In any case, the important thing is that we have the
afl2 data frame which contains the variables that we’re interested in. What we want to do is have R draw boxplots for the
margin variable, plotted separately for each separate
year. The way to do this using the
boxplot() function is to input a
formula rather than a variable as the input. In this case, the formula we want is
margin ~ year. So our boxplot command now looks like this:
Figure 6.16: Boxplots showing the AFL winning margins for the 24 years from 1987 to 2010 inclusive. This is the default plot created by R, with no annotations added and no changes to the visual design. It’s pretty readable, though at a minimum you’d want to include some basic annotations labelling the axes. Compare and contrast with Figure 6.17
The result is shown in Figure 6.16.98 Even this, the default version of the plot, gives a sense of why it’s sometimes useful to choose boxplots instead of histograms. Even before taking the time to turn this basic output into something more readable, it’s possible to get a good sense of what the data look like from year to year without getting overwhelmed with too much detail. Now imagine what would have happened if I’d tried to cram 24 histograms into this space: no chance at all that the reader is going to learn anything useful.

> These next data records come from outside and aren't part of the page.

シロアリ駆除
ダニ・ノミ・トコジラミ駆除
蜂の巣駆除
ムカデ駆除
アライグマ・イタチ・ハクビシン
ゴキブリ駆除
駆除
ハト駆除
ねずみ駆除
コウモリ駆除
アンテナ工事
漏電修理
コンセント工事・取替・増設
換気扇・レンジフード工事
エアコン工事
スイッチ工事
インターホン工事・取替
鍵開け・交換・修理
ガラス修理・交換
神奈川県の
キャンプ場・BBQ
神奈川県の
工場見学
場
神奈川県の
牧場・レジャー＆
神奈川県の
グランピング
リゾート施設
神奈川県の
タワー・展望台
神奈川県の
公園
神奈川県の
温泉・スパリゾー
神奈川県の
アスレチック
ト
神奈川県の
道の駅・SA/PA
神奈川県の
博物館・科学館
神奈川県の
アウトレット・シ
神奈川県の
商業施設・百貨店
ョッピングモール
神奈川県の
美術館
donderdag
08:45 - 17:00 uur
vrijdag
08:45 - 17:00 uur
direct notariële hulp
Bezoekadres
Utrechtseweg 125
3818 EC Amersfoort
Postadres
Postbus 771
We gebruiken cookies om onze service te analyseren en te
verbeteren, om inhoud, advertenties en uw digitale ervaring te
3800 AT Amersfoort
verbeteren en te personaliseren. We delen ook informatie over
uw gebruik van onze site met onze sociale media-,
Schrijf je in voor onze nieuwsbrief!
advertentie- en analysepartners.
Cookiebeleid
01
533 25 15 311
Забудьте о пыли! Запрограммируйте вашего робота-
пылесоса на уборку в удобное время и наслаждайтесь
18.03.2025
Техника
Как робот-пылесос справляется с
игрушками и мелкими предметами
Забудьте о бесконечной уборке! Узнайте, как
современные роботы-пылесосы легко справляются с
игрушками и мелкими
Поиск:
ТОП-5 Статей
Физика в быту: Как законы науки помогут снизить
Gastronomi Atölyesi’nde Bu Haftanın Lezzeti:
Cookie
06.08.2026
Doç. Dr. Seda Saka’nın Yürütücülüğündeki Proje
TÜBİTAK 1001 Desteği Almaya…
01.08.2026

Figure 6.17: A cleaned up version of Figure 6.16. Notice that I’ve used a very minimalist design for the boxplots, so as to focus the eye on the medians. I’ve also converted the medians to solid dots, to convey a sense that year to year variation in the median should be thought of as a single coherent plot (similar to what we did when plotting the
Fibonacci variable earlier). The size of outliers has been shrunk, because they aren’t actually very interesting. In contrast, I’ve added a fill colour to the boxes, to make it easier to look at the trend in the interquartile range across years.

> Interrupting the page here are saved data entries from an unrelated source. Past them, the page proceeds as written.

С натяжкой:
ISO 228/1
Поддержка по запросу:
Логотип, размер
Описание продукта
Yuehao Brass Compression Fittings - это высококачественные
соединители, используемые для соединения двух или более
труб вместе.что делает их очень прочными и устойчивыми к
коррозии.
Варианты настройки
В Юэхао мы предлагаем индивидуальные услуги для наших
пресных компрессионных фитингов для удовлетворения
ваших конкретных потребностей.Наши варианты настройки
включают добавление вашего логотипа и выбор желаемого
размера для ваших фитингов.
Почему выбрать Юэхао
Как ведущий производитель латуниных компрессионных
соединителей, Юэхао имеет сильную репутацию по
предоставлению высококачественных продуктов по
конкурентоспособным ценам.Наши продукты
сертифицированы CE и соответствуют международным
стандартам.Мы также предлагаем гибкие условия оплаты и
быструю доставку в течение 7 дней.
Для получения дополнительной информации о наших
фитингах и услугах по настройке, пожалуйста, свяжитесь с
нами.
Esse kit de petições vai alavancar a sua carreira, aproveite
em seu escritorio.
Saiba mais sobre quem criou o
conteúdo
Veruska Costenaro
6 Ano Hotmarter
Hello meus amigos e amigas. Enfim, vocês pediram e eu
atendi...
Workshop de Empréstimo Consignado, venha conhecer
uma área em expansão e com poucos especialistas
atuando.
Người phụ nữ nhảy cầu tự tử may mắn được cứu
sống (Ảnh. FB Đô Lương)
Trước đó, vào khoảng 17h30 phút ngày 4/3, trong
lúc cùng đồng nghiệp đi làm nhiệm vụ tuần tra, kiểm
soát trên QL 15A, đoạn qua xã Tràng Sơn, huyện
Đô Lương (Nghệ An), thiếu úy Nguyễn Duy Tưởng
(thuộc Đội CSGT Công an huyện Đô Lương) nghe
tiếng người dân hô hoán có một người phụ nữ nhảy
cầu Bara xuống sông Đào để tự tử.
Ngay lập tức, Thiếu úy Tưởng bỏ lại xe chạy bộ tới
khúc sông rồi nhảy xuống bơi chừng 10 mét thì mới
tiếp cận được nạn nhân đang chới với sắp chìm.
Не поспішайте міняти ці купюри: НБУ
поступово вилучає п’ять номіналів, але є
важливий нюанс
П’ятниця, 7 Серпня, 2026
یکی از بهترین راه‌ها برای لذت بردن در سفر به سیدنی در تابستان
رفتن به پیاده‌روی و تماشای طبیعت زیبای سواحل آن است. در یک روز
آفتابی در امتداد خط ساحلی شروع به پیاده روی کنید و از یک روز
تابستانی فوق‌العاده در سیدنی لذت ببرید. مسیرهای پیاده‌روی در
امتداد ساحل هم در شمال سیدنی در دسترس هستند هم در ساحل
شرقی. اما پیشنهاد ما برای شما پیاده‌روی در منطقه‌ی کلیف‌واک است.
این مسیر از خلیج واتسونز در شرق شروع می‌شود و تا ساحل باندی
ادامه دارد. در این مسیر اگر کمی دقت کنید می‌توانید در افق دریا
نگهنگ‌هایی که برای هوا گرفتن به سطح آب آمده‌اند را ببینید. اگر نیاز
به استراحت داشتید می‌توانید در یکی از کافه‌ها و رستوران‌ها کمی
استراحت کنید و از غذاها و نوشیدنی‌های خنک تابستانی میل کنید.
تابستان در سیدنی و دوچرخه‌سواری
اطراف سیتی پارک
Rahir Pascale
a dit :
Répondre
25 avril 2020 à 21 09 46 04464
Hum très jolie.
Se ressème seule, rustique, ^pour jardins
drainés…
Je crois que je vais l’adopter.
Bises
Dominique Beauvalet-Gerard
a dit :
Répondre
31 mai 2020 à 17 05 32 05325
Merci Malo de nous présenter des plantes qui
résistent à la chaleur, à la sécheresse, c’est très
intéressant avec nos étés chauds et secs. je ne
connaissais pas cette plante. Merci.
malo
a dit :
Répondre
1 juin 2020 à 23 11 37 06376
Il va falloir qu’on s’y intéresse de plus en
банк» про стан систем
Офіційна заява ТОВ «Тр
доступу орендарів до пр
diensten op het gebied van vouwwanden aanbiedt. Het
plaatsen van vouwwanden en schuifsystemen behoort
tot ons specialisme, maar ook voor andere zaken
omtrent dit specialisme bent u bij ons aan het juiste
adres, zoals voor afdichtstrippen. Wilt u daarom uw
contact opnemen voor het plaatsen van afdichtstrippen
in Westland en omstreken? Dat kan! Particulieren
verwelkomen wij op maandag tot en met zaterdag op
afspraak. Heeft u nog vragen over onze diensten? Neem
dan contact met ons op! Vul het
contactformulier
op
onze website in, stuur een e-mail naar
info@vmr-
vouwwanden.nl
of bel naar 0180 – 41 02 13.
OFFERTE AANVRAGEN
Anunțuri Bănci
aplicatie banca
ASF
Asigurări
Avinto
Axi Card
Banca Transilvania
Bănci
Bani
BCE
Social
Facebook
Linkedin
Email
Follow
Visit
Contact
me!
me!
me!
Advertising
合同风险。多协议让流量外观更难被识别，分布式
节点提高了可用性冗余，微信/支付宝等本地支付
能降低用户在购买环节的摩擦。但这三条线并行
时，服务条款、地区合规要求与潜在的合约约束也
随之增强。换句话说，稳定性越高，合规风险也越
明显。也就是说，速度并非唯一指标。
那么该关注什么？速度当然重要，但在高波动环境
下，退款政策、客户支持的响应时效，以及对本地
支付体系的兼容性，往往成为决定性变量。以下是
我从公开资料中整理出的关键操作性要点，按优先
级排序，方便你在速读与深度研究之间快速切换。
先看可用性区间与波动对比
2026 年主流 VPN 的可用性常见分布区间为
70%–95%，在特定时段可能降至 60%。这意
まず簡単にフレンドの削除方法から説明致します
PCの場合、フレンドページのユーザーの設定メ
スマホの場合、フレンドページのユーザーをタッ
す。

That being said, the default boxplot leaves a great deal to be desired in terms of visual clarity. The outliers are too visually prominent, the dotted lines look messy, and the interesting content (i.e., the behaviour of the median and the interquartile range across years) gets a little obscured. Fortunately, this is easy to fix, since we’ve already covered a lot of tools you can use to customise your output. After playing around with several different versions of the plot, the one I settled on is shown in Figure 6.17. The command I used to produce it is long, but not complicated:
> boxplot( formula = margin ~ year, # the formula + data = afl2, # the data set + xlab = "AFL season", # x axis label + ylab = "Winning Margin", # y axis label + frame.plot = FALSE, # don't draw a frame + staplewex = 0, # don't draw staples + staplecol = "white", # (fixes a tiny display issue) + boxwex = .75, # narrow the boxes slightly + boxfill = "grey80", # lightly shade the boxes + whisklty = 1, # solid line for whiskers + whiskcol = "grey70", # dim the whiskers + boxcol = "grey70", # dim the box borders + outcol = "grey70", # dim the outliers + outpch = 20, # outliers as solid dots + outcex = .5, # shrink the outliers + medlty = "blank", # no line for the medians + medpch = 20, # instead, draw solid dots + medlwd = 1.5 # make them larger + )
Of course, given that the command is that long, you might have guessed that I didn’t spend ages typing all that rubbish in over and over again. Instead, I wrote a script, which I kept tweaking until it produced the figure that I wanted. We’ll talk about scripts later in Section 8.1, but given the length of the command I thought I’d remind you that there’s an easier way of trying out different commands than typing them all in over and over.